Mal felt his lips curve. “Jealous?”
“Yes. But not like that. I didn’t know she had it in her. To be comfortable with this.”
“She ain't, Sam. None of us really are. But there are things you have to do, so you get on and do them.”
“Even if it means killing people?”
“That’s what they planned for that little girl who’s just got married. And it wouldn’t’ve gone easy for her. You know that.”
“I do.” Sam sighed. “I feel adrift. And I don’t know how to handle it,” he admitted.
“Could always tie up to Inara. She’ll hold you in place. Keep you from getting lost.”
“No. I think that’s something I … I can’t go back to that.”
Mal looked at him and shook his head. “Then you’re a fool.” He unhitched his thumbs from his gunbelt. “Well, I can’t say I’m surprised. Though I’d’ve thought you’d at least wait until Ezra.”
“No. I’m still helping Suzie and … it’s better this way.”
“Well, as it happens I’ve made a few enquiries, and there’s a ship landing here in ‘bout a week. They’re bound for the Core, so even if they can’t take you all the way, you’re headed in the right direction.” He made it perfectly clear he considered it the wrong direction, but enough was enough.
“Thank you, captain.”
“You gonna say goodbye to Inara?”
Sam glanced through the open cargo bay door. “No, I … we said what … no.”
“Then we’re gone. Got to get Jayne’s folks back to Ezra, then take Inara and Noni home.” He held out a hand. “See you around.”

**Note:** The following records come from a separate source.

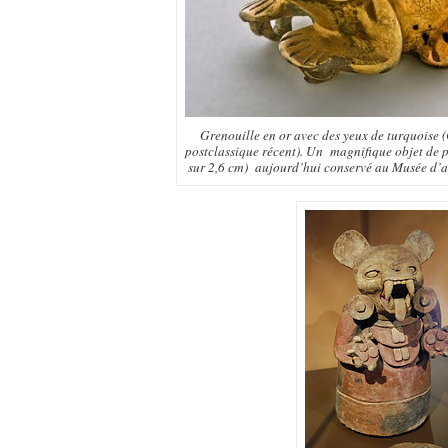
Grenouille en or avec des yeux de turquoise 
postclassique récent). Un magnifique objet de p
sur 2,6 cm) aujourd’hui conservé au Musée d’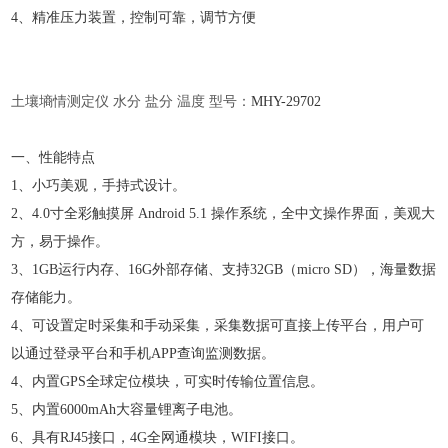
4、精准压力装置，控制可靠，调节方便
土壤墒情测定仪
水分
盐分
温度
型号：
MHY-
29702
一、性能特点
1、小巧美观，手持式设计。
2、4.0寸全彩触摸屏 Android 5.1 操作系统，全中文操作界面，美观大
方，易于操作。
3、1GB运行内存、16G外部存储、支持32GB（micro SD），海量数据
存储能力。
4、可设置定时采集和手动采集，采集数据可直接上传平台，用户可
以通过登录平台和手机APP查询监测数据。
4、内置GPS全球定位模块，可实时传输位置信息。
5、内置6000mAh大容量锂离子电池。
6、具有RJ45接口，4G全网通模块，WIFI接口。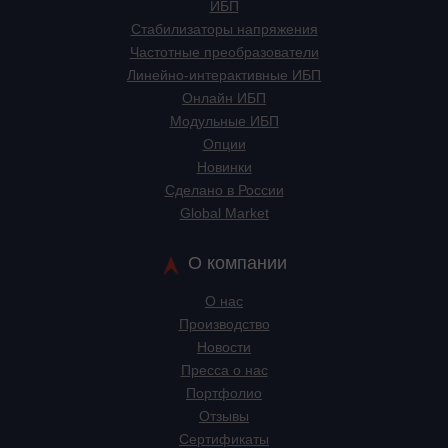
ИБП
Стабилизаторы напряжения
Частотные преобразователи
Линейно-интерактивные ИБП
Онлайн ИБП
Модульные ИБП
Опции
Новинки
Сделано в России
Global Market
О компании
О нас
Производство
Новости
Пресса о нас
Портфолио
Отзывы
Сертификаты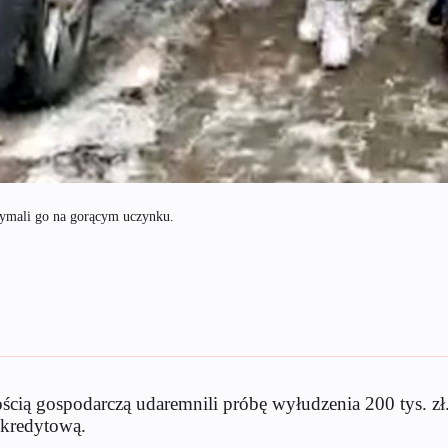
rzymali go na gorącym uczynku.
zością gospodarczą udaremnili próbę wyłudzenia 200 tys. z
 kredytową.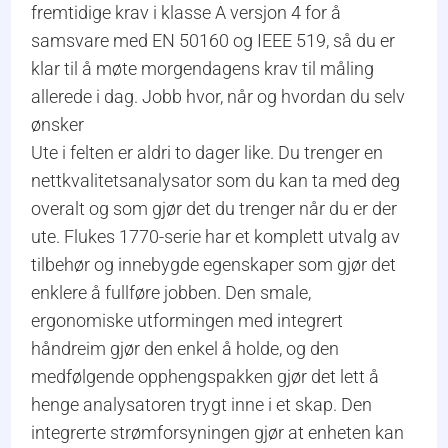
fremtidige krav i klasse A versjon 4 for å
samsvare med EN 50160 og IEEE 519, så du er
klar til å møte morgendagens krav til måling
allerede i dag. Jobb hvor, når og hvordan du selv
ønsker
Ute i felten er aldri to dager like. Du trenger en
nettkvalitetsanalysator som du kan ta med deg
overalt og som gjør det du trenger når du er der
ute. Flukes 1770-serie har et komplett utvalg av
tilbehør og innebygde egenskaper som gjør det
enklere å fullføre jobben. Den smale,
ergonomiske utformingen med integrert
håndreim gjør den enkel å holde, og den
medfølgende opphengspakken gjør det lett å
henge analysatoren trygt inne i et skap. Den
integrerte strømforsyningen gjør at enheten kan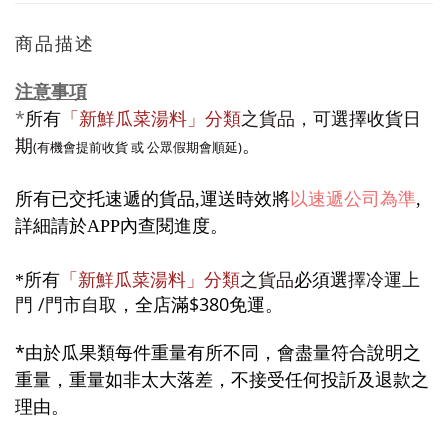
商品描述
注意事項
*
所有
「新鮮瓜菜湯料」分類
之貨品，
可
選擇
收貨日
期
。
(有機會提前收貨 或 公眾假期會順延)
所有已交托速遞的貨品,運送時效將
以速遞公司為準
,
詳細請於APP內查閱進度
。
所有
「新鮮瓜菜湯料」分類
之貨品
必須選
擇冷運上
*
門 /門市自取
，全店滿$380免運。
*
由於瓜果類每件重量有所不同，會盡量符合說明之
重量，
重量
如非太大落差，不接受任何投訢及退款之
理由。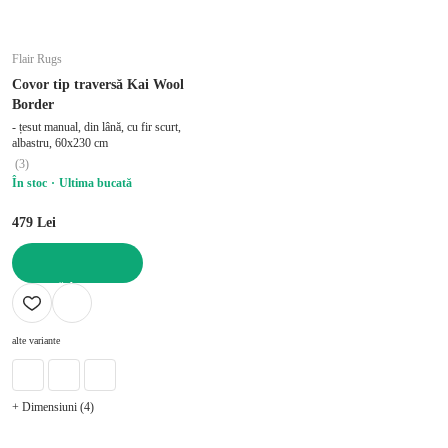
Flair Rugs
Covor tip traversă Kai Wool
Border
- țesut manual, din lână, cu fir scurt,
albastru, 60x230 cm
(
3
)
În stoc
Ultima bucată
479 Lei
ADAUGĂ ÎN COȘ
alte variante
+ Dimensiuni (4)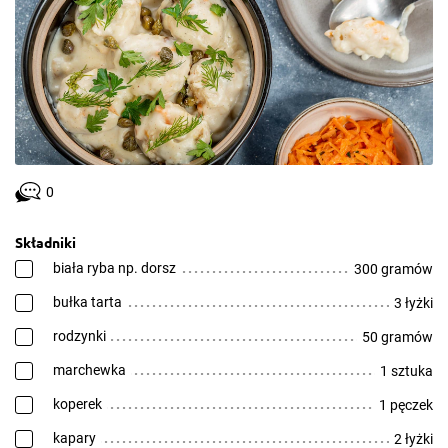
0
Składniki
biała ryba np. dorsz
300 gramów
bułka tarta
3 łyżki
rodzynki
50 gramów
marchewka
1 sztuka
koperek
1 pęczek
kapary
2 łyżki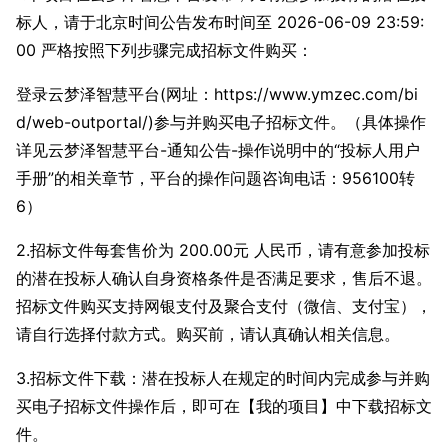
标人，请于北京时间公告发布时间至 2026-06-09 23:59:
00 严格按照下列步骤完成招标文件购买：
登录云梦泽智慧平台(网址：https://www.ymzec.com/bi
d/web-outportal/)参与并购买电子招标文件。（具体操作
详见云梦泽智慧平台-通知公告-操作说明中的“投标人用户
手册”的相关章节，平台的操作问题咨询电话：956100转
6）
2.招标文件每套售价为 200.00元 人民币，请有意参加投标
的潜在投标人确认自身资格条件是否满足要求，售后不退。
招标文件购买支持网银支付及聚合支付（微信、支付宝），
请自行选择付款方式。购买前，请认真确认相关信息。
3.招标文件下载：潜在投标人在规定的时间内完成参与并购
买电子招标文件操作后，即可在【我的项目】中下载招标文
件。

They shook firmly, then Mal strode back up the ramp, thumping his hand down on the control panel. The cargo bay closed up firmly behind him. Thumbing the com, he said, “Hank, take us out.”
“On our way, Mal.”
“Did you tell him to step back?” Freya asked, sitting on the top step of the staircase.
“Must’ve forgotten.” He walked slowly up towards her, feeling his Firefly taking off. “Kinda figure he ain't gone through our intake, though.”
“But you wouldn’t mind.”
“Hey, he talked to me! I only promised not to be the one starting doing the talking.”
“I know.” She didn’t sound convinced.
“Frey, Inara’s -”
“She’ll be all right.”
“You think? That’s three men she’s loved and lost.”
“Neither you nor Sam are dead.”
“Might as well be, far as she’s concerned.” He sat down on the step below her. “You gonna talk to her?”
Freya nodded. “Maybe this I can actually help her with.”
“Seems to me I had a lot of practice at that.”
“I think maybe I have to apologise for my whole sex.”
She leaned forward and planted a kiss on his cheek. “Not your whole sex.”
“That’s good to know.” Putting his hand on her knee, he smoothed his palm against the inside of her thigh. “So you really think she’ll be all right?”
“Inara’s strong. And she’s not alone.”
“No. Guess she isn’t.” He stopped, listening. “What’s that?”
A thin tune made itself known, slightly metallic but with a rhythmic beat. A waltz. It appeared to be coming from below them. They glanced at each other, then peered through the metal stairway.
Ethan climbed over the sill from the common area, a box in his hand. He saw his parents above him, and hurried to the bottom of the stairs. “Daddy, dance with me!” he demanded, holding up a small music box.
“Well, boys don’t generally dance together, ‘cept maybe on a couple of moons I know, but … where’d you get that?” Mal asked, curious.
“Ethan!” River’s voice rang out of the shuttle. “Did you steal my musical box?”
Freya laughed at the guilty expression on her first-born‘s face. “Well, like father, like son,” she said, patting Mal on the shoulder.